Directive 2006/24/EC
- Title: Directive on the retention of data generated or processed in connection with the provision of publicly available electronic communications services or of public communications networks
- Made by: European Parliament and European Council
- Made under: Article 95 TEC
- Journal reference: L 105, pp. 54–63

History
- Date made: 15 March 2006
- Entry into force: 3 May 2006

Other legislation
- Amends: Directive 2002/58/EC

= Data Retention Directive =

European Union directive on storing telephony communications

The Data Retention Directive (Directive 2006/24/EC), later declared invalid by the European Court of Justice, was at first passed on 15 March 2006 and regulated data retention, where data has been generated or processed in connection with the provision of publicly available electronic communications services or of public communications networks. It amended the Directive on Privacy and Electronic Communications. According to the Data Retention Directive, EU member states had to store information on all citizens' telecommunications data (phone and internet connections) for a minimum of six months and at most twenty-four months, to be delivered on demand to police authorities.

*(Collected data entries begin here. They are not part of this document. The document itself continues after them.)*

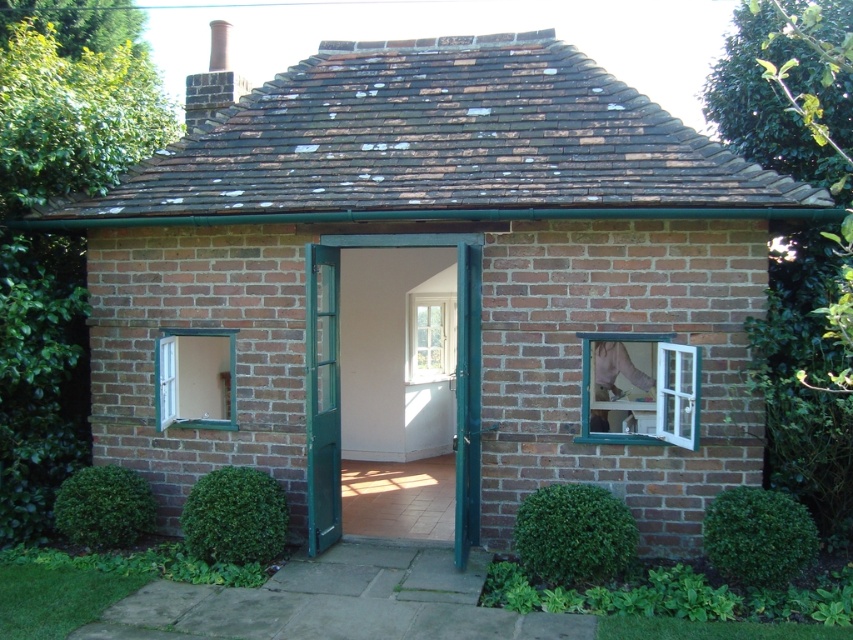 Question: Which object is the closest to the green leafy bush at lower right?

Choices:
 (A) green leafy hedge at lower center
 (B) green wooden door at center

Answer: (A)

Question: Estimate the real-world distances between objects in this image. Which object is farther from the green leafy bush at lower right?

Choices:
 (A) green wood window at lower left
 (B) green leafy bush at lower center
 (C) green wooden door at center
 (D) green leafy bush at lower left

Answer: (A)

Question: Does white wooden window at upper right appear under white wooden window at center?

Choices:
 (A) yes
 (B) no

Answer: (A)

Question: Does green wooden door at center appear on the right side of green leafy bush at lower left?

Choices:
 (A) yes
 (B) no

Answer: (A)

Question: Does green wooden door at center come behind green leafy bush at lower left?

Choices:
 (A) no
 (B) yes

Answer: (A)

Question: Which object is closer to the camera taking this photo?

Choices:
 (A) green leafy bush at lower right
 (B) green wooden door at center

Answer: (A) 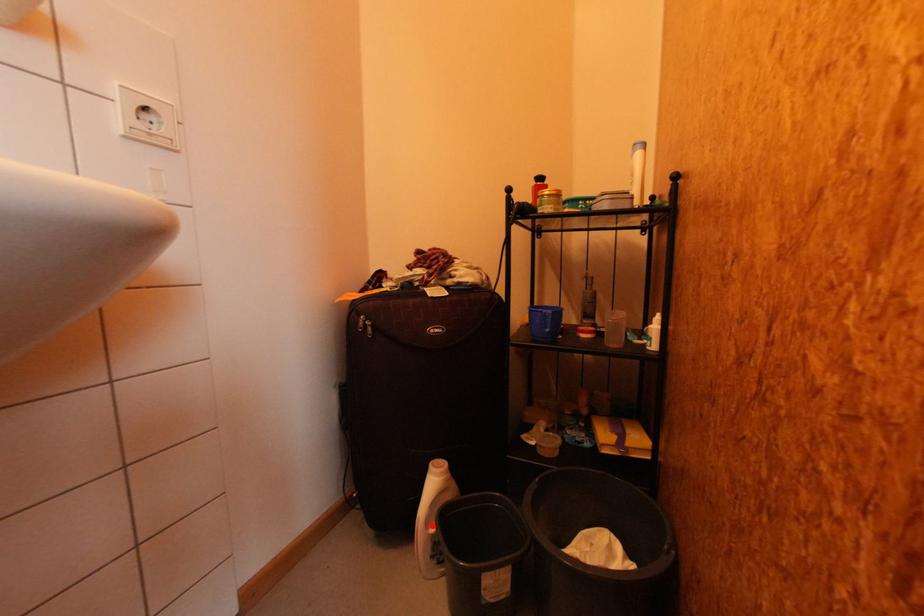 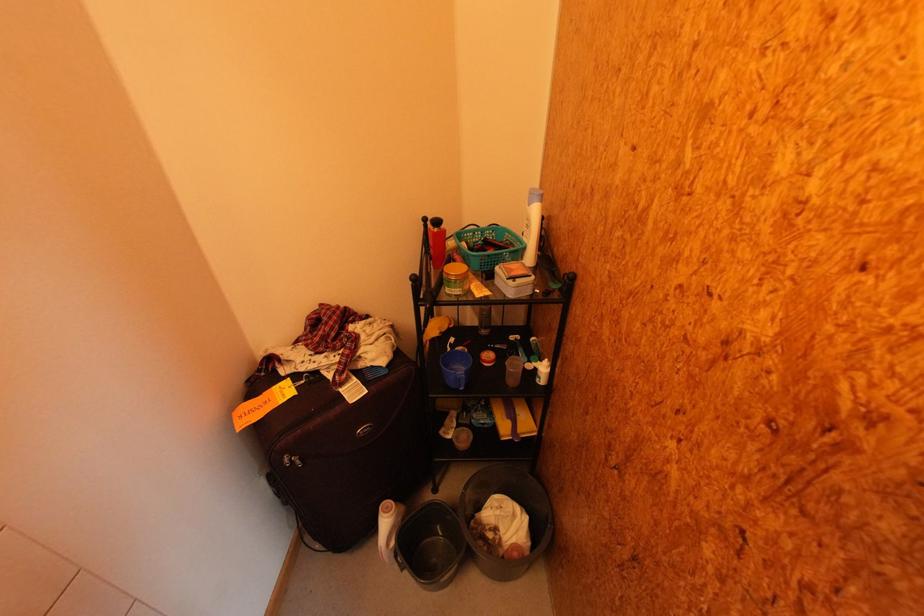 Question: I am providing you with two images of the same scene from different viewpoints. In image1, a red point is highlighted. Considering the same 3D point in image2, which of the following is correct?

Choices:
 (A) It is closer
 (B) It is farther

Answer: (B) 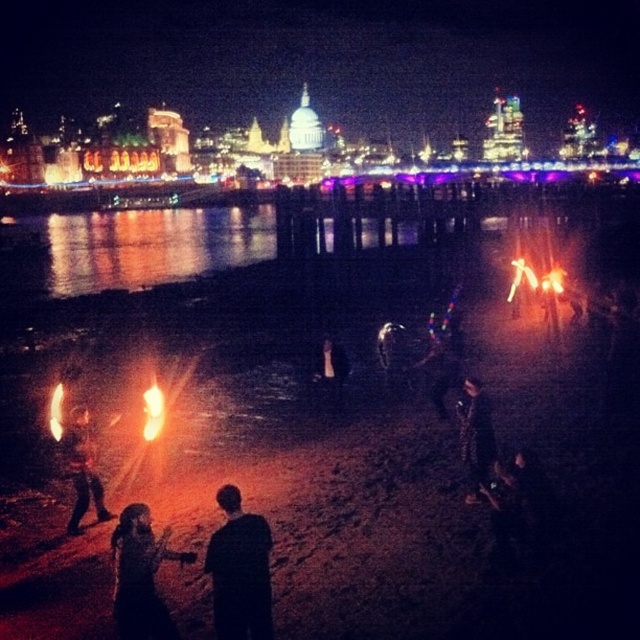 Between reflective glass water at center and orange flame at center, which one appears on the left side from the viewer's perspective?

orange flame at center

Which is behind, point (356, 244) or point (154, 429)?

The point (356, 244) is more distant.

Identify the location of reflective glass water at center. The width and height of the screenshot is (640, 640). (141, 248).

Describe the element at coordinates (141, 248) in the screenshot. I see `reflective glass water at center` at that location.

Consider the image. Can you confirm if reflective glass water at center is shorter than shiny metallic fire at lower left?

Incorrect, reflective glass water at center's height does not fall short of shiny metallic fire at lower left's.

Is point (173, 240) positioned in front of point (93, 484)?

No, (173, 240) is behind (93, 484).

Identify the location of reflective glass water at center. (141, 248).

Who is shorter, reflective glass water at center or dark fabric dress at lower center?

dark fabric dress at lower center is shorter.

From the picture: Between reflective glass water at center and dark fabric dress at lower center, which one appears on the right side from the viewer's perspective?

dark fabric dress at lower center is more to the right.

Does point (268, 216) lie in front of point (128, 620)?

No, it is not.

Where is `reflective glass water at center`? The width and height of the screenshot is (640, 640). reflective glass water at center is located at coordinates (141, 248). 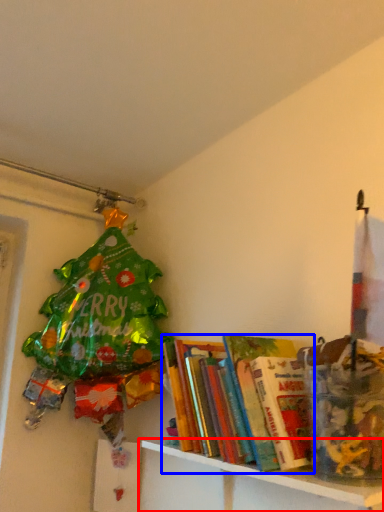 Question: Which of the following is the farthest to the observer, shelf (highlighted by a red box) or book (highlighted by a blue box)?

Choices:
 (A) shelf
 (B) book

Answer: (B)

Under the directive, the police and security agencies would have been able to request access to details such as IP addresses and time of use of every email, phone call and text message sent or received. There was no provision in the directive that permission to access the data must be confirmed by a court. On 8 April 2014, the Court of Justice of the European Union declared the Directive invalid in response to a case brought by Digital Rights Ireland against the Irish authorities and others because blanket data collection violated the EU Charter of Fundamental Rights, in particular the right of privacy enshrined in Article 8(1).

==History==
In September 2005, during the United Kingdom's presidency of the European Council, a plenary session was held concerning the retention of telecommunications data, chaired by the UK's Home Secretary. This led to an agreement reached by the Council at its meeting on the 1 and 2 December that was then adopted in March 2006, under the Austrian presidency.

==Implementation==

=== Romania ===
The EU directive has been transposed into Romanian law as well, initially as Law 298/2008. However, the Constitutional Court of Romania (CCR) subsequently struck down the law in 2009 as violating constitutional rights. The court held that the transposing act violated the constitutional rights of privacy, of confidentiality in communications, and of free speech. The European Commission subsequently sued Romania in 2011 for non-implementation, threatening Romania with a fine of 30,000 euros per day. The Romanian parliament passed a new law in 2012, which was signed by president Traian Băsescu in June. The Law 82/2012 has been nicknamed "the Big Brother law" (using the untranslated English expression) by various Romanian non-governmental organisations opposing it, as well as the Romanian media. On 8 July 2014 this law too was declared unconstitutional by the CCR.

==Criticism==
The Data Retention Directive had sparked serious concerns from 	physicians, journalists, privacy and human rights groups, unions, IT security firms and legal experts.

==Annulment==
On 8 April 2014, in the landmark Digital Rights Ireland and Ors case, the Court of Justice of the European Union declared the Directive 2006/24/EC invalid for violating fundamental rights. The council's Legal Services have been reported to have stated in closed session that paragraph 59 of the European Court of Justice's ruling "suggests that general and blanket data retention is no longer possible".

A legal opinion funded by the Greens–European Free Alliance in the European Parliament found that the blanket retention of data of unsuspicious persons generally violates the EU Charter of Fundamental Rights, both in regard to national telecommunications data retention laws and to similar EU data retention schemes (Passenger name records, Terrorist Finance Tracking Programme, Terrorist Finance Tracking System, law enforcement access to the Entry-Exit-System, Eurodac, Visa Information System).